On the east side of Togwotee Pass, the lightning-lit Lava Mountain Fire flared up the last week of July after smoldering for weeks. Topping out at 23 square miles, the blaze burned by numerous ranches, right up to Highway 26/287 and through portions of the well-developed Union Pass Road and other subdivisions.

No structures were lost, but more than 900 residents were directed to evacuate, and near peak staffing levels 750 firefighters, a half a dozen helicopters and 55 engines were trying to herd the wildfire away from the built environment.

Shoshone National Forest officials did not return phone calls Monday and Tuesday to provide a recap of the fire and report its final expense.

Near Jackson Hole, the Berry Fire was the last big blaze that fire managers had to deal with.

Among the first large wildfires within an ’88 fire scar, the 33-square-mile Berry Fire first burned with moderate activity for weeks on the remote west shore of Jackson Lake. Five straight hours of 15 to 20 mph winds on Aug. 23 changed that behavior, and in short order the wildfire jumped the northern tip of the lake and crossed over and shut down the highway, severing Jackson Hole’s direct route to Yellowstone.

The big run repeated itself Sept. 11, when a front carrying even stronger winds pushed the Berry Fire 6 miles in six hours, right up to the buildings at Flagg Ranch, back across the highway and all the way to the south border of Yellowstone.

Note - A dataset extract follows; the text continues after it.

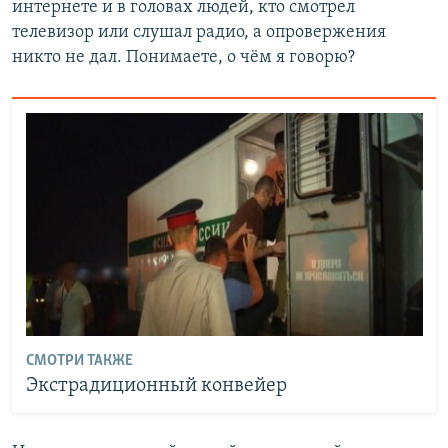
интернете и в головах людей, кто смотрел
телевизор или слушал радио, а опровержения
никто не дал. Понимаете, о чём я говорю?
СМОТРИ ТАКЖЕ
Экстрадиционный конвейер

The final cost for the Berry Fire is approaching $9 million. Fire information officer Jake Brollier anticipates that tab won’t go up too much more, as cooler fall temperatures and higher humidity have caused the wildfire to die down since the push to the north 10 days ago.

“We would have to have a long period of significant warming and drying for it to really get a chance to get up and move again,” Brollier said. “But I can tell you with certainty that we’re not putting the fire out until the snow falls.”

Within Yellowstone, the large Fawn, Maple, Buffalo and Central fires were joined by a smattering of small fires that burned a few acres or less this summer. Similarly, small blazes, both from lightning and unattended campfires, were regular occurrences in Jackson Hole.

All told, the Yellowstone fires cost about $10.5 million to manage, an expense that is entirely incurred by the National Park Service and isn’t expected to grow much going forward, fire information officer Dave Schmitt said.

“We’re talking about wrapping up a lot of the work this week,” Schmitt said Tuesday. “We’re supposed to be getting rain here [today] and Thursday, and if that comes about it’ll be pretty well wound down.”

To Rankin, Yellowstone’s 2016 fire season provided another learning opportunity that adds to the body of knowledge about wildfire ecology and behavior.

“This is my 37th fire season in the park,” Rankin said, “and each one brings some new twist of what we think we know about fire in these landscapes.”